Another 60 individuals are eligible to advance toward treatment based on diagnostic test results for adeno-associated virus serotype 5 (AAV5) antibodies. AAV5 DetectCDx, a companion diagnostic test used to determine treatment eligibility, recently was cleared for use under tighter European Union rules.

[The new agreement] marks a key step forward for the hemophilia community.

BioMarin is seeking to increase access to Roctavian in the U.S. and in the rest of Europe. To that end, final price negotiations are underway with the Italian Medicines Agency, which are expected to be finalized by year’s end. Roctavian was given conditional approval in the European Union last year as a treatment for adults with severe hemophilia A.

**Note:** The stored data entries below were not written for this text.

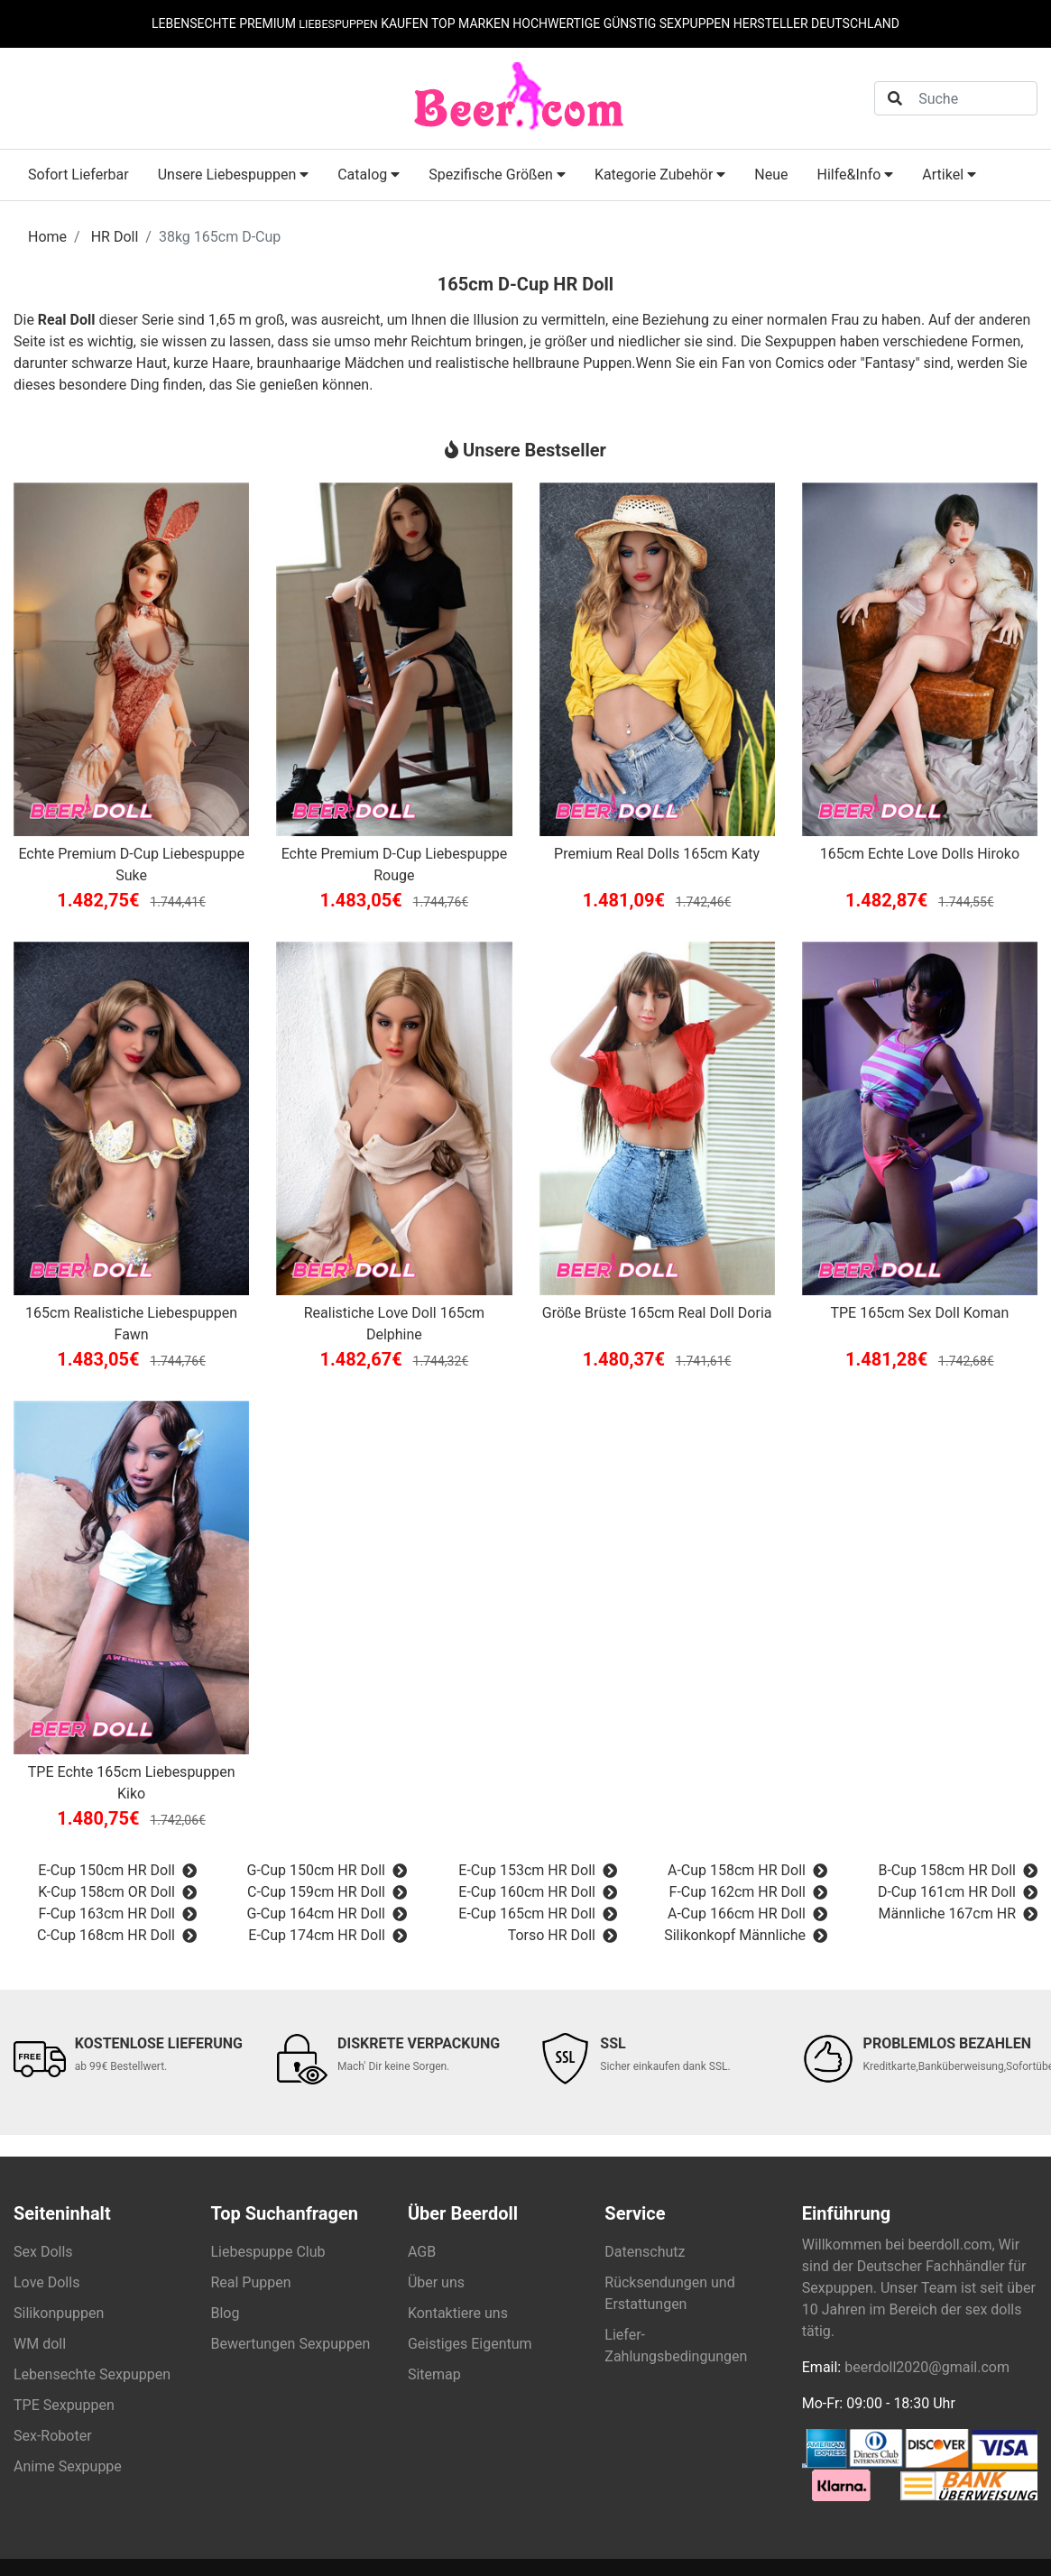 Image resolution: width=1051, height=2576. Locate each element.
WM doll (40, 2343)
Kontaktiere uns (458, 2313)
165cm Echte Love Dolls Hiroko (919, 853)
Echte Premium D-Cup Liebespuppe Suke (131, 864)
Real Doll (67, 319)
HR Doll (115, 236)
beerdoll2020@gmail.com (927, 2367)
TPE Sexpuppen (64, 2405)
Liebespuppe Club (267, 2251)
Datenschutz (644, 2251)
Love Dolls (46, 2282)
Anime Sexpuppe (68, 2466)
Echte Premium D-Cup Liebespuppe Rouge (394, 864)
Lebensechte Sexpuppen (92, 2374)
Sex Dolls (43, 2251)
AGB (422, 2251)
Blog (224, 2313)
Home (47, 236)
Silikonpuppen (59, 2313)
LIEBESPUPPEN (338, 23)
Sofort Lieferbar (78, 174)
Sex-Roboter (53, 2435)
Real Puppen (250, 2282)
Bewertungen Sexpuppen (290, 2343)
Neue (771, 174)
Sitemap (434, 2374)
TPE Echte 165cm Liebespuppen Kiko (131, 1782)
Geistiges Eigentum (470, 2343)
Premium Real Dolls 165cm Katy (657, 853)
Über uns (436, 2282)
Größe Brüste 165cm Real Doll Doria (657, 1312)
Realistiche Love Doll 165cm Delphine (394, 1323)
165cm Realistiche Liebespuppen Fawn (131, 1323)
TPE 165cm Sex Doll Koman (919, 1312) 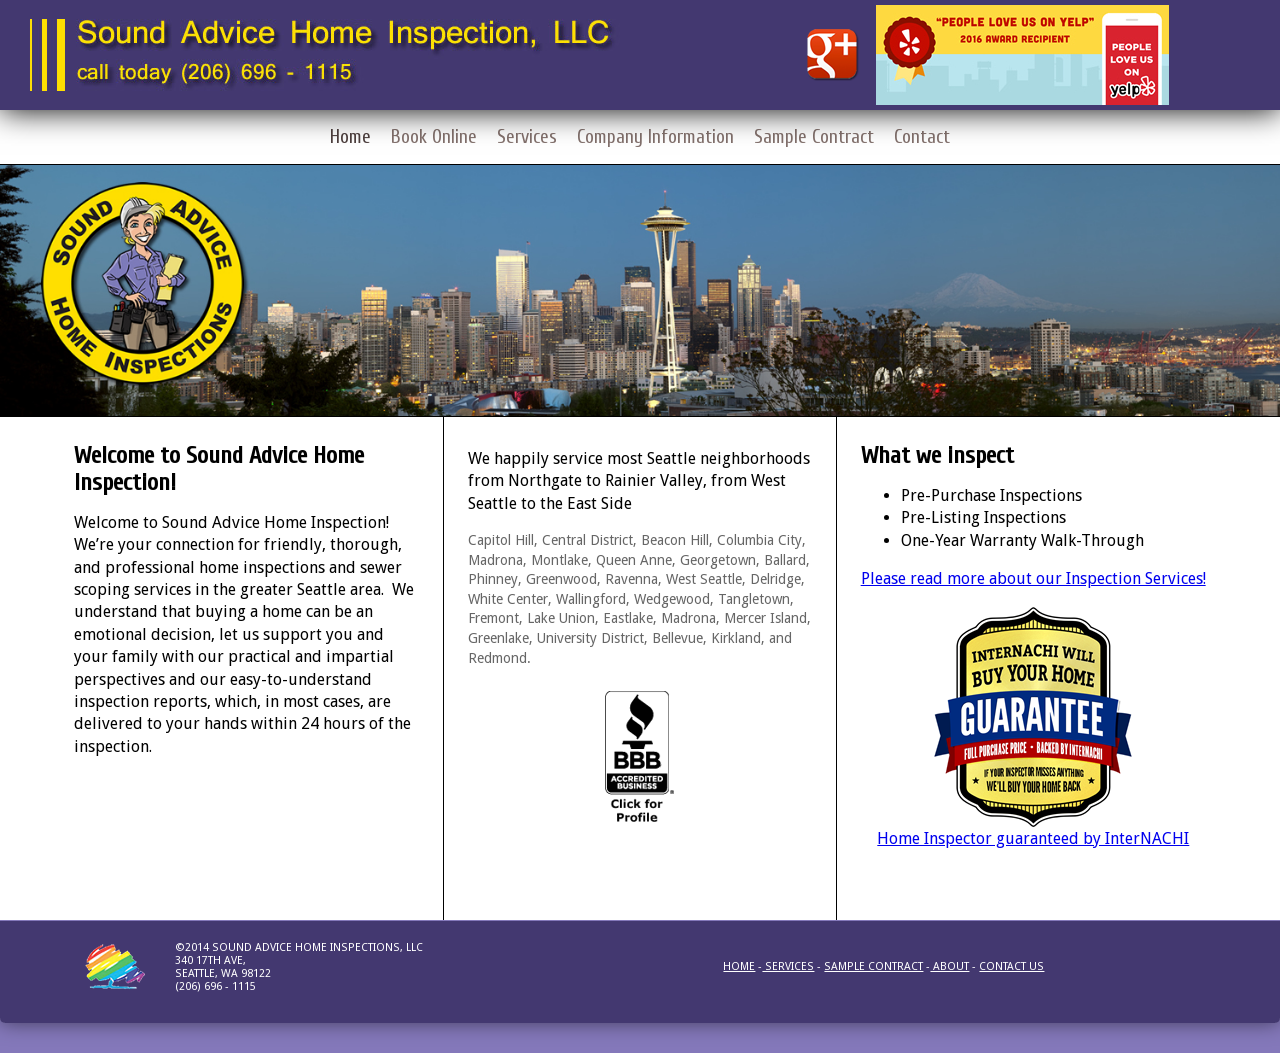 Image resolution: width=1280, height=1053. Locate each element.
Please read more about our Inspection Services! (1033, 578)
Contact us (1011, 966)
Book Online (434, 137)
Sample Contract (814, 137)
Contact (922, 137)
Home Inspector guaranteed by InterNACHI (1033, 838)
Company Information (655, 137)
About (949, 966)
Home (350, 137)
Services (527, 137) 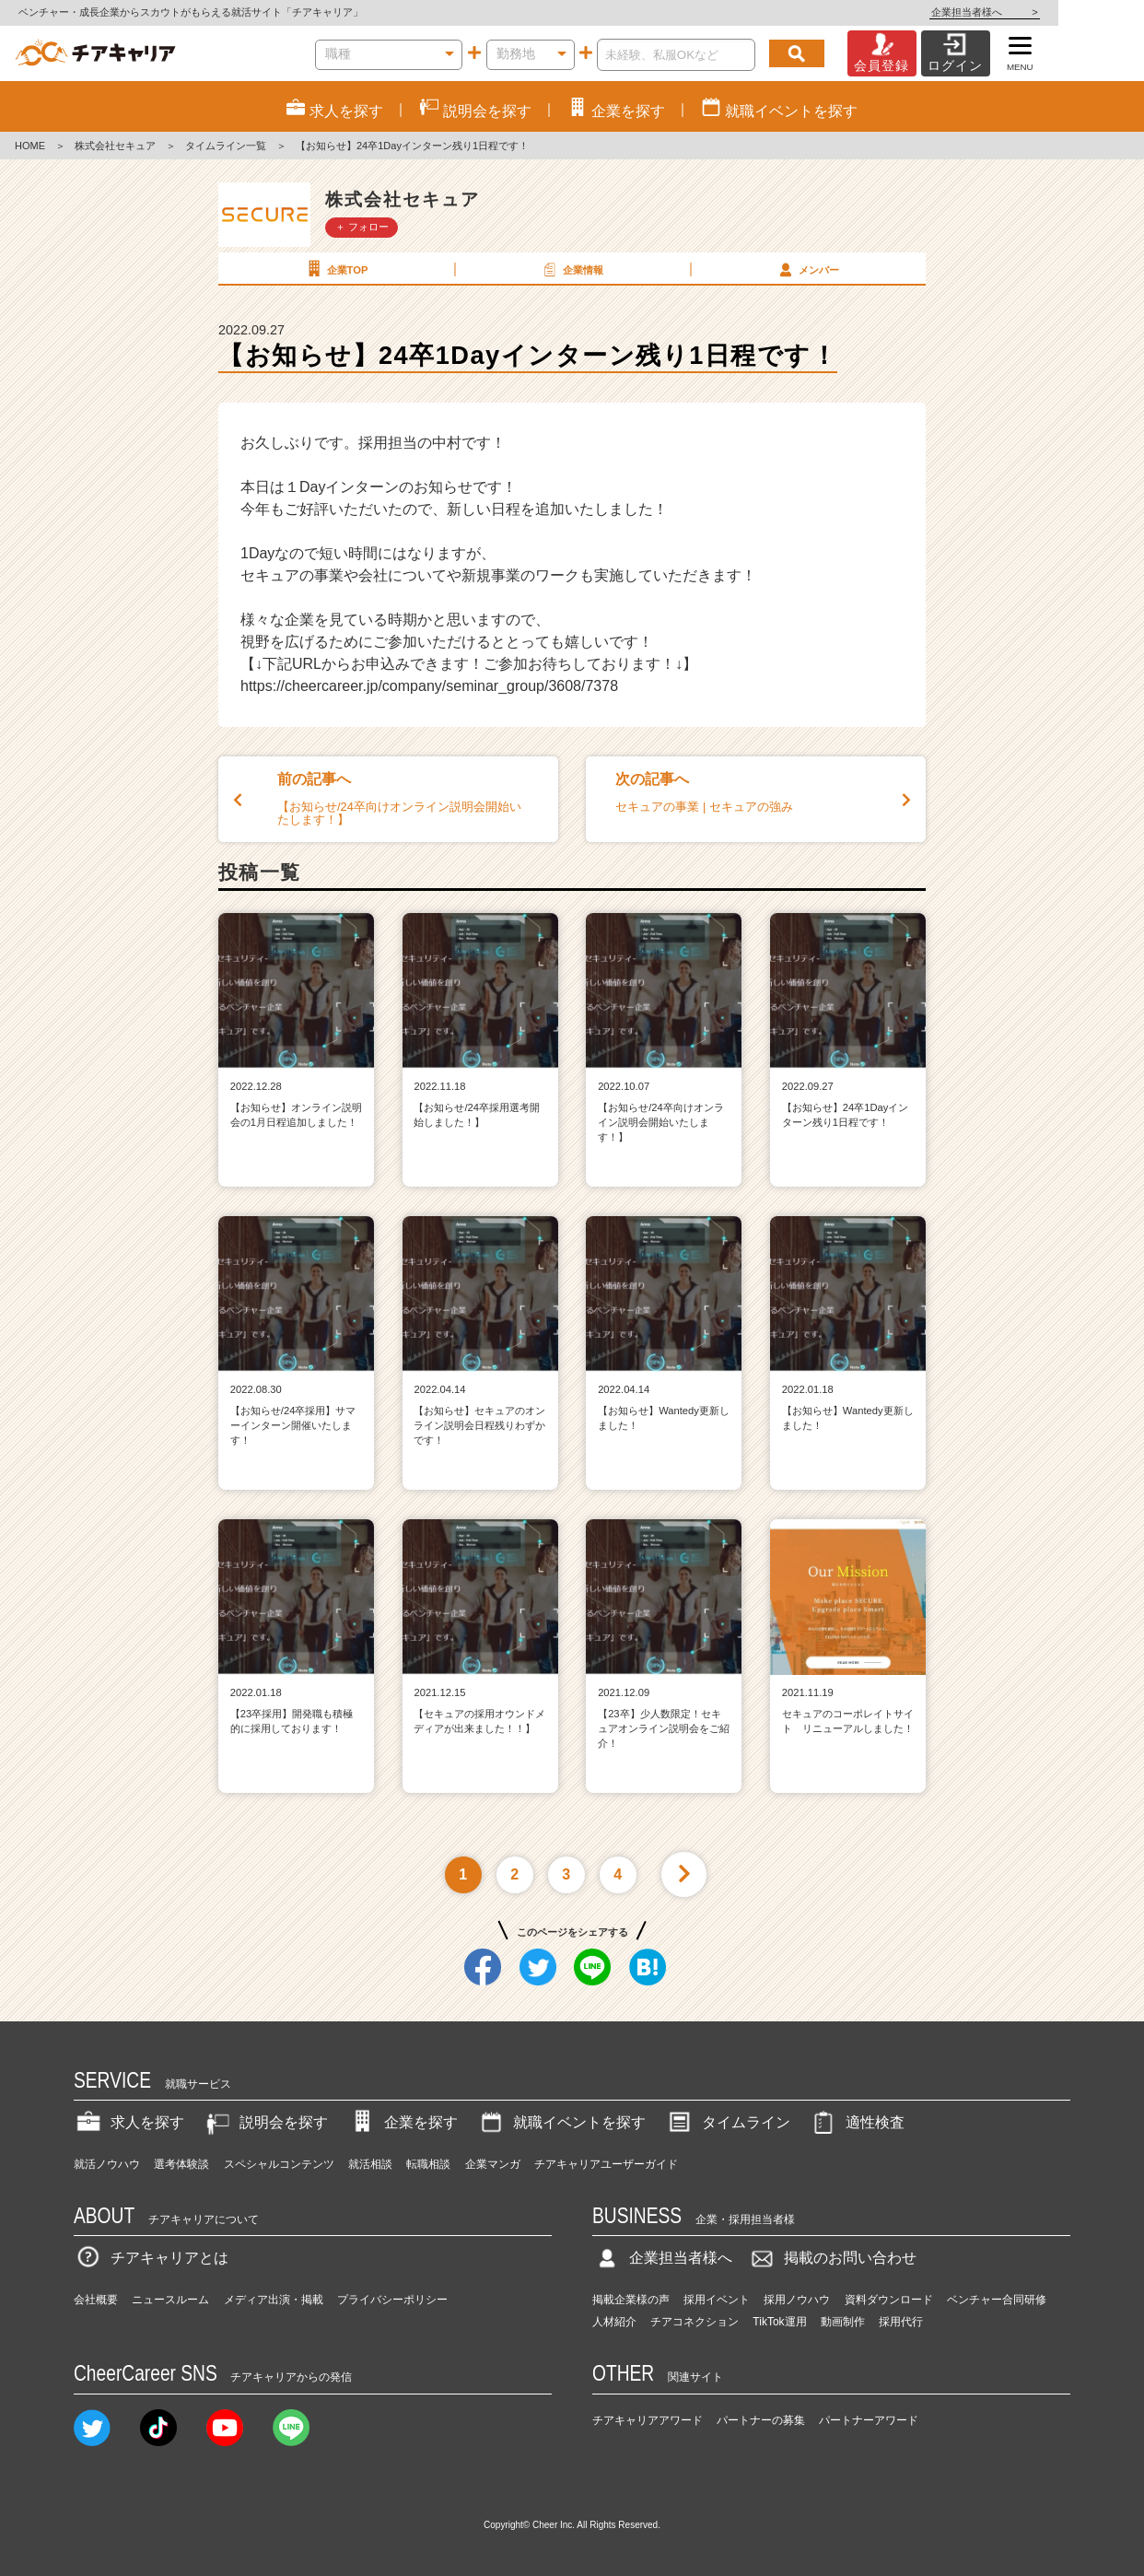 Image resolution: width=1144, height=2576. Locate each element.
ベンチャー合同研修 (996, 2299)
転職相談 (428, 2164)
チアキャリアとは (151, 2257)
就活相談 (370, 2164)
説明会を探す (265, 2122)
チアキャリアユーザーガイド (606, 2164)
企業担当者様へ (1070, 12)
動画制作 (843, 2321)
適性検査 (857, 2122)
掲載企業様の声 (631, 2299)
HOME (30, 145)
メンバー (807, 269)
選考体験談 (181, 2164)
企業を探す (402, 2122)
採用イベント (716, 2299)
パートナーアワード (868, 2420)
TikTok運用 (779, 2321)
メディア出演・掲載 (273, 2299)
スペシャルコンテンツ (279, 2164)
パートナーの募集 (761, 2420)
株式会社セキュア (115, 145)
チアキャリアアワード (647, 2420)
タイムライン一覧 (225, 145)
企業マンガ (492, 2164)
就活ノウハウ (107, 2164)
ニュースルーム (170, 2299)
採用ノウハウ (797, 2299)
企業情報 (571, 269)
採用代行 (901, 2321)
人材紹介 (614, 2321)
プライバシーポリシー (392, 2299)
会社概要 (96, 2299)
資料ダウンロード (889, 2299)
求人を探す (129, 2122)
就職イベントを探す (561, 2122)
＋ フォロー (362, 226)
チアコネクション (694, 2321)
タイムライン (727, 2122)
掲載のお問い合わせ (831, 2257)
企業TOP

Following the therapy’s approval by the U.S. Food and Drug Administration in June, it became available by the end of summer for most U.S. patients.  There are an estimated 6,500 adults living with severe hemophilia A in the country, and the company expects 2,500 of them to be eligible for Roctavian treatment.

BioMarin is continuing to work with private and public U.S. payers to enable access, and a number of coverage policies that now include the therapy have been published. Such policies, representing millions of patients, will help enhance treatment access, according to the company.

The company is continuing to educate U.S. hemophilia treatment centers on Roctavian administration; many are expected to have readiness plans established by the end of the year.

Roctavian is crafted to deliver a healthy copy of the F8 gene to patient cells. Hemophilia A results from mutations in that gene, causing a deficiency in a clotting protein — factor VIII — and putting those with the disorder at risk of experiencing excessive and prolonged bleeding.

By delivering a functional copy of the F8 gene to the liver, where clotting factors are produced, the treatment is designed to restore the production of the protein, reducing bleed risk and prospectively lowering or eliminating the necessity for standard routine preventive treatment. The delivery occurs via a virus known as AAV5, which was engineered to deposit the gene within cells rather than cause an infection.

According to Ajer, the new agreement “marks a key step forward for the hemophilia community.”